Ideal customer profile. This is an avatar of the customer who makes you the most money, who is the best buyer compared to the other customer profiles you have.
Fine tuning is still necessary - whoever think that's a waste of time is just stupid.
$650 million in cash 😮 why cash ?
Meta is making superpowerful AI available for FREE and so how are these valuations realistic?
Nothing is free. Compute costs money. Smart prompts are hard to get right.
You're going to need very powerful machines to run llama 400, probably costing in the order of several dozens if not hundreds of dollars PER HOUR, PER MACHINE. You'll want at least three in different availability zones.
That alone already makes llama 400 out of reach for at least 90% of use cases, certainly +98% of startups.
Even if spining up such an expensive compute ring is viable to a given project, you'll need specialized engineers which happen to be among the most in-demand and scarse right now - meaning upwards of USD300,000 / year.
On the other hand, OpenAI or Anthropic offers you more capable LLMs, faster time to market, very high scalibility, less financial risks (pay as you go), for very little money in comparison.
tell me how you run llama 3.1 400b for free in your computer?
the most valuable resource in the world, surpassing oil back in ~2016ish, is data. Think about it.
@@ycombinator While this is indeed true, the cost of compute is reducing @ an accelerating rate, and there are a growing number of studies showing promising ways of reducing the load on compute, thus reducing the need for compute. The margins in the current game are attracting interest from capital allocators like sharks rushing to a chum ball. So the status quo is at risk, but these are still very early days.
"I will defeat Elon Musk before anyone could"

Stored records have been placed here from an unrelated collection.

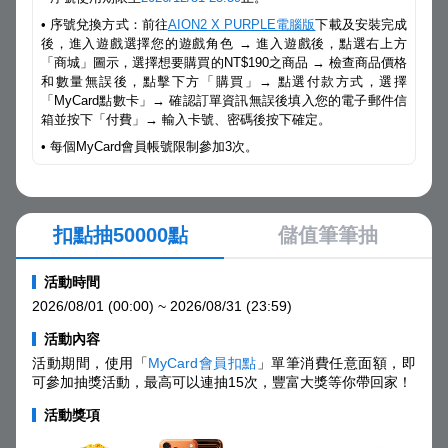
• 序號兌換方式：前往
AION2 X PURPLE電腦版
下載及安裝完成
後，進入遊戲選擇您的遊戲角色 → 進入遊戲後，點選右上方
「商城」圖示，選擇想要購買的NT$190之商品 → 檢查商品價格
和數量無誤後，點擊下方「購買」→ 點選付款方式，選擇
「MyCard點數卡」→ 確認訂單資訊無誤後填入您的電子郵件信
箱並按下「付費」→ 輸入卡號、密碼後按下確定。
• 每個MyCard會員帳號限制參加3次。
扣點抽50000點
儲值筆筆抽
活動時間
2026/08/01 (00:00) ~ 2026/08/31 (23:59)
活動內容
活動期間，使用「
MyCard會員扣點
」單筆消費任意面額，即
可參加抽獎活動，最高可以連抽15次，豐富大獎等你帶回家！
活動獎項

Elon is Elon and himanshu is himanshu...two different people with different strengths ....find yours 🎉
@@dpdeepnan yep, everyone want to be the forehead of AI, I want to be the forehead at cosmic level
@@0xhimanshuoh brother
@@nullvoid12 himanshu entered the chat
What are the best strategies to protect my portfolio? I've heard that a downturn will devastate the financial market, so I'm concerned about my $200k stock portfolio.

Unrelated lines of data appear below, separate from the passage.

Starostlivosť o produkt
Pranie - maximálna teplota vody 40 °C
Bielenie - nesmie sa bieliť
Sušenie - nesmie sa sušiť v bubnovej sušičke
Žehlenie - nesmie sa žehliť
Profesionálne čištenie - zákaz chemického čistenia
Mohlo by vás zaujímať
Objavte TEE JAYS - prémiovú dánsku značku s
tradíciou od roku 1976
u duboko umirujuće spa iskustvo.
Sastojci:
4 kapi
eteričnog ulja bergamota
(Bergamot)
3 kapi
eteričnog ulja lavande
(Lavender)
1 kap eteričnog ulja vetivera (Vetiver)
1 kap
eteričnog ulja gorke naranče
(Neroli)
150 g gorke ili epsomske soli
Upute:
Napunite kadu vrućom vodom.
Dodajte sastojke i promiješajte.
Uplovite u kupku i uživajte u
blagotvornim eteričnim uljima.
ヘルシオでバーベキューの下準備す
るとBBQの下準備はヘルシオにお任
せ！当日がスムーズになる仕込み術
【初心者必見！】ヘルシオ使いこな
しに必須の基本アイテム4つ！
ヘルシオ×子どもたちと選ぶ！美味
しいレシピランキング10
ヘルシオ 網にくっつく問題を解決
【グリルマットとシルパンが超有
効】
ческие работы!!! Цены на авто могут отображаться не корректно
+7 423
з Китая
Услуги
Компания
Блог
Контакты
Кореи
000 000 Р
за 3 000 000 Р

There are strategies that could be put in place for solid gains regardless of economy situation, but such execution is usually carried out by an investment specialist.

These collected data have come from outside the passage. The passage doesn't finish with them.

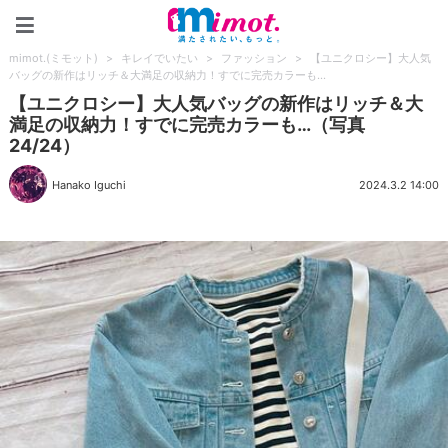
mimot.(ミモット)
mimot.(ミモット)
>
キレイでいたい
>
ファッション
>
【ユニクロシー】大人気
バッグの新作はリッチ＆大満足の収納力！すでに完売カラーも…
【ユニクロシー】大人気バッグの新作はリッチ＆大
満足の収納力！すでに完売カラーも…（写真
24/24）
Hanako Iguchi
2024.3.2 14:00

My financial advisor has been a game-changer, providing clarity and boosting my confidence in navigating finance. With their help, I've achieved my goals faster than I imagined. Highly recommend!
Mind if I ask you to recommend this particular coach you using their service? Seems you've figured it all out.
Nicole Anastasia Plumlee can't divulge much. Most likely, the internet should have her basic info, you can research if you like.
Thank you for the lead. I searched her up, and I have sent her an email. I hope she gets back to me soon.
Por favor traducir al español
Busca en Settings > Captions > Spanish (auto translate). No es 100% precisa pero te ayudará.
😂 the new bubble. Let's burn investor's money
💛
Ahm, error propagation.
bye.
😅😅😂🤣🤣
😂🎉🎉
Amen !! God bless AMERICA!! Harris Vance, Trump Walzes !!!
Hey Y combinator , awesome video! Your unique style really stands out. I'm a video editing specialist focused on RUclips growth, and I can help enhance your content with high-quality edits and engaging thumbnails. If you're ever open to exploring new ideas or strategies that can boost your channel further, I'd love to connect and see how we can collaborate. Let me know your thoughts!